Le Vassal qui a obtenu mainlevée de son Fief, n’est point tenu d’entretenir les baux que le Seigneur auroit faits pendant la saisie feodale des terres & héritages faisans partie & dépendans du Fief.
Le Seigneur n’a rien dans les meubles du Vassal, nonobstant qu’il ait saisi feodalement le Fief dans les manoirs, bûtimens & maisons duquel ils sont, ni encore moins les bestiaux, quand même ils seroient trouvés pacageans sur les terres & herbages du Fief saisi lors de la saisie feodale, Sentence de réunion, & prise de possession.
Le Seigneur fait les fruits siens pendant la saisie feodale, nonobstant que le vassal y eut formé opposition, à moins que le moyen d’opposition ne fût fondé sur le desaveu formel & précis qu’il feroit du Seigneur saisissant, & qu’il ne déclarât positivement qu’il ne le reconnoit point pour Seigneur.
Si le Vassal recueilloit les grains & fruits avant leur maturité, apprehendant la saisie feodale, il seroit obligé de les restituer au Seigneur saisissant, ou l’estimation. d’iceux, à dire d’Experts & gens à ce connoissans.
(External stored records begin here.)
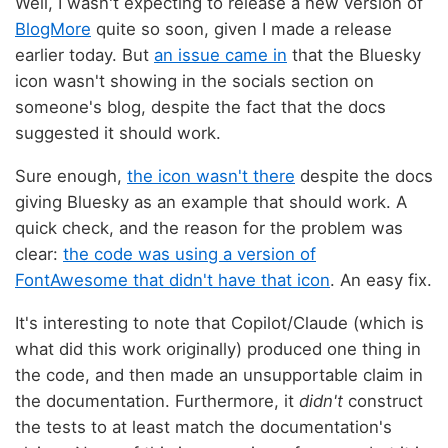
Well, I wasn't expecting to release a new version of
BlogMore
quite so soon, given I made a release
earlier today. But
an issue came in
that the Bluesky
icon wasn't showing in the socials section on
someone's blog, despite the fact that the docs
suggested it should work.
Sure enough,
the icon wasn't there
despite the docs
giving Bluesky as an example that should work. A
quick check, and the reason for the problem was
clear:
the code was using a version of
FontAwesome that didn't have that icon
. An easy fix.
It's interesting to note that Copilot/Claude (which is
what did this work originally) produced one thing in
the code, and then made an unsupportable claim in
the documentation. Furthermore, it
didn't
construct
the tests to at least match the documentation's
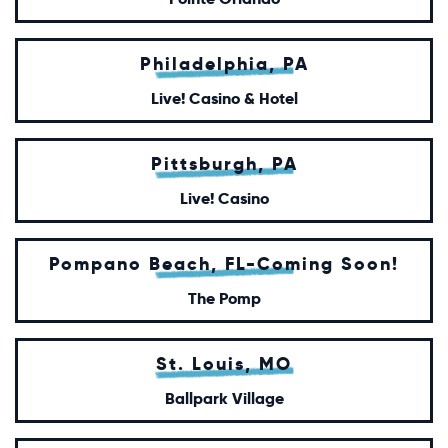
Philadelphia, PA
Live! Casino & Hotel
Pittsburgh, PA
Live! Casino
Pompano Beach, FL-Coming Soon!
The Pomp
St. Louis, MO
Ballpark Village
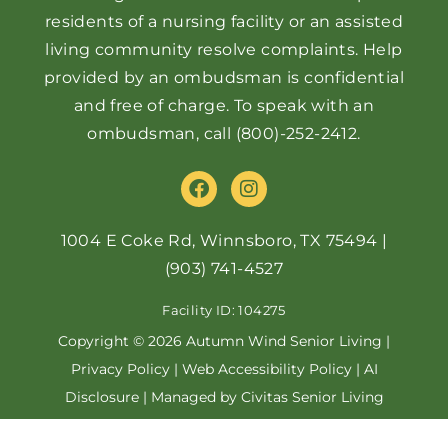
residents of a nursing facility or an assisted
living community resolve complaints. Help
provided by an ombudsman is confidential
and free of charge. To speak with an
ombudsman, call
(800)-252-2412
.
F
I
a
n
c
s
e
t
1004 E Coke Rd, Winnsboro, TX 75494
|
b
a
(903) 741-4527
o
g
o
r
Facility ID: 104275
k
a
m
Copyright © 2026 Autumn Wind Senior Living |
Privacy Policy
|
Web Accessibility Policy
|
AI
Disclosure
| Managed by Civitas Senior Living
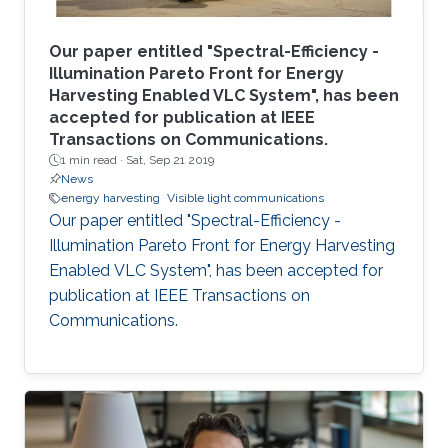
Our paper entitled "Spectral-Efficiency -
Illumination Pareto Front for Energy
Harvesting Enabled VLC System", has been
accepted for publication at IEEE
Transactions on Communications.
1 min read ·
Sat, Sep 21 2019
News
energy harvesting
Visible light communications
Our paper entitled "Spectral-Efficiency -
Illumination Pareto Front for Energy Harvesting
Enabled VLC System", has been accepted for
publication at IEEE Transactions on
Communications.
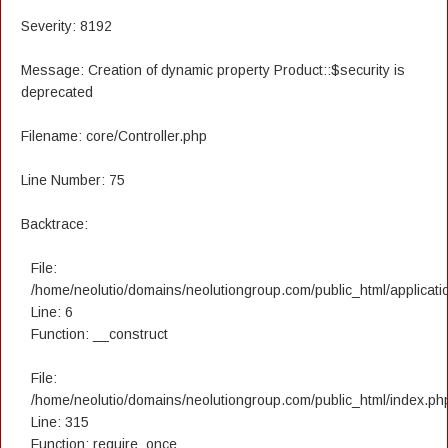
Severity: 8192
Message: Creation of dynamic property Product::$security is
deprecated
Filename: core/Controller.php
Line Number: 75
Backtrace:
File:
/home/neolutio/domains/neolutiongroup.com/public_html/applicatio
Line: 6
Function: __construct
File:
/home/neolutio/domains/neolutiongroup.com/public_html/index.ph
Line: 315
Function: require_once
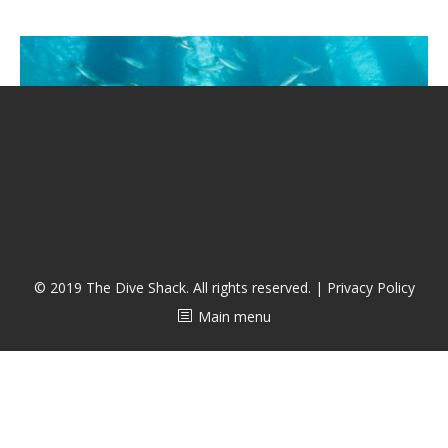
CALENDAR
DIVE COURSES
© 2019 The Dive Shack. All rights reserved. |
Privacy Policy
Main menu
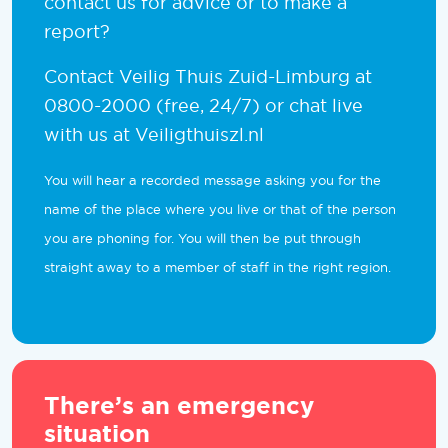
contact us for advice or to make a
report?
Contact Veilig Thuis Zuid-Limburg at
0800-2000 (free, 24/7) or chat live
with us at Veiligthuiszl.nl
You will hear a recorded message asking you for the
name of the place where you live or that of the person
you are phoning for. You will then be put through
straight away to a member of staff in the right region.
There’s an emergency
situation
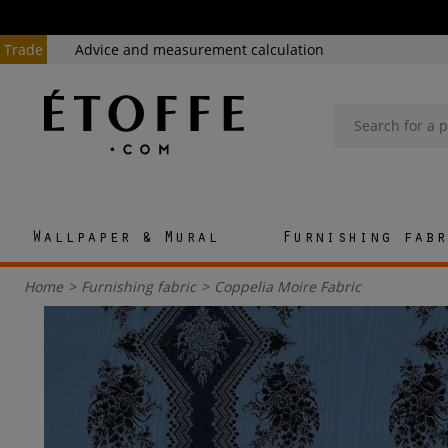
Trade
Advice and measurement calculation
Wallpaper & Mural
Furnishing fabr
Home
>
Furnishing fabric
>
Coppelia Moire Fabric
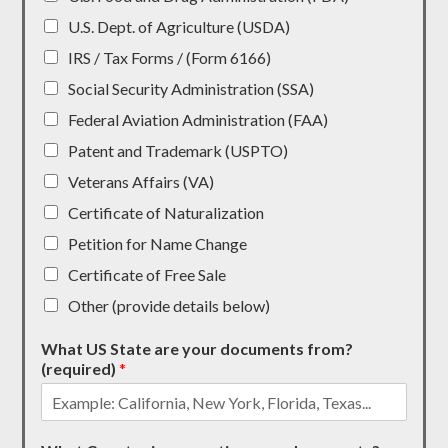
U.S. Dept. of Agriculture (USDA)
IRS / Tax Forms / (Form 6166)
Social Security Administration (SSA)
Federal Aviation Administration (FAA)
Patent and Trademark (USPTO)
Veterans Affairs (VA)
Certificate of Naturalization
Petition for Name Change
Certificate of Free Sale
Other (provide details below)
What US State are your documents from?
(required)
*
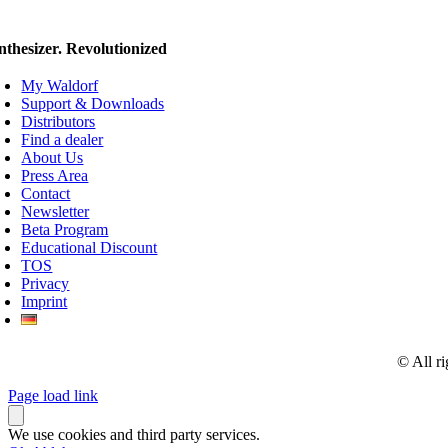
nthesizer. Revolutionized
My Waldorf
Support & Downloads
Distributors
Find a dealer
About Us
Press Area
Contact
Newsletter
Beta Program
Educational Discount
TOS
Privacy
Imprint
© All r
Page load link
We use cookies and third party services.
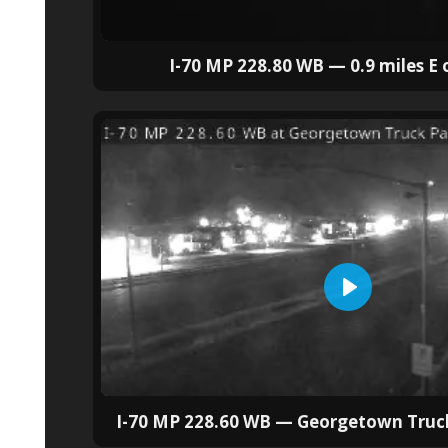
I-70 MP 228.80 WB — 0.9 miles E 
I-70 MP 228.60 WB — Georgetown Truck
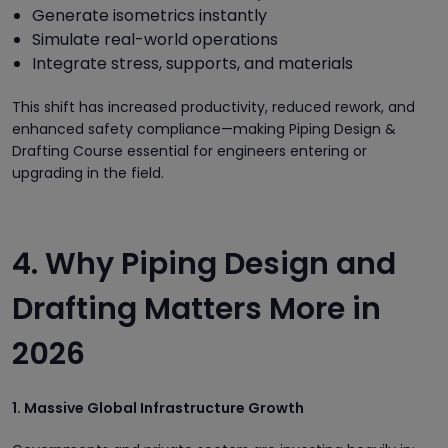
Generate isometrics instantly
Simulate real-world operations
Integrate stress, supports, and materials
This shift has increased productivity, reduced rework, and
enhanced safety compliance—making Piping Design &
Drafting Course essential for engineers entering or
upgrading in the field.
4. Why Piping Design and
Drafting Matters More in
2026
1. Massive Global Infrastructure Growth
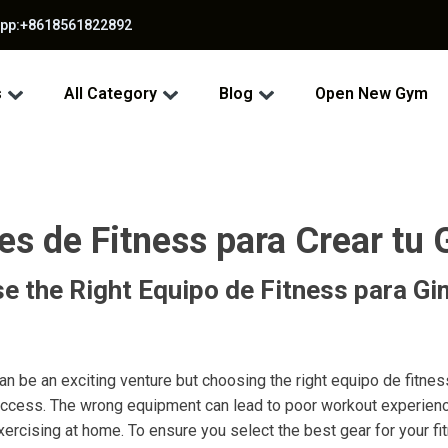
app:+8618561822892
s
All Category
Blog
Open New Gym
es de Fitness para Crear tu
e the Right Equipo de Fitness para Gi
n be an exciting venture but choosing the right equipo de fitne
 success. The wrong equipment can lead to poor workout experien
ercising at home. To ensure you select the best gear for your fi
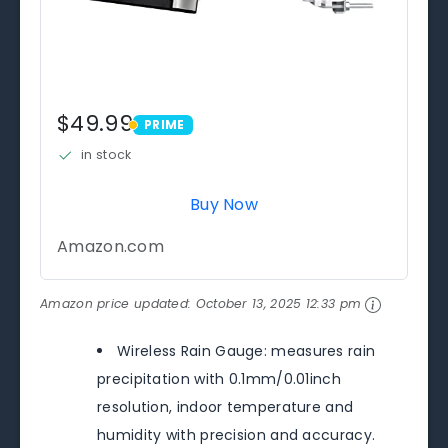
$49.99
PRIME
PRIME
in stock
Buy Now
Amazon.com
Amazon price updated:
October 13, 2025 12:33 pm
Wireless Rain Gauge: measures rain
precipitation with 0.1mm/0.01inch
resolution, indoor temperature and
humidity with precision and accuracy.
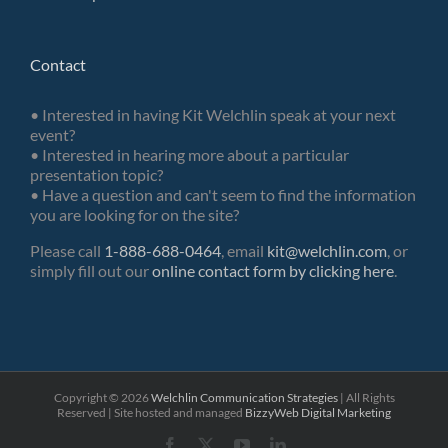
Contact
• Interested in having Kit Welchlin speak at your next
event?
• Interested in hearing more about a particular
presentation topic?
• Have a question and can't seem to find the information
you are looking for on the site?
Please call
1-888-688-0464
, email
kit@welchlin.com
, or
simply fill out our
online contact form by clicking here
.
Copyright ©
2026
Welchlin Communication Strategies
| All Rights
Reserved | Site hosted and managed
BizzyWeb
Digital Marketing
Facebook
X
YouTube
LinkedIn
Les profits des Arriere-Fiefs ou Vavassories, qui écheroient pendant la saisie feodale, comme sont les droits de Relief & de Treizième, appartiendroienr au Seigneur saisissant, d’autant qu’ils font partie des fruits du Fief saisi.
Le Seigneur pendant la saisie feodale doit se comporter en bon père de famille. & joüir du Fief saisi, comme seroit un usufruitier, & en propriétaire incommutable, sans pouvoir changer ni déteriorer les fonds, lieux & bâtimens ; il est même tenu d’entretenir les batimens des menuës reparations, cultiver les terres, & veiller aux droits du Fief : en un mot, faire tout ce qu’un bon père de famille fait en faisant valoir son propre bien.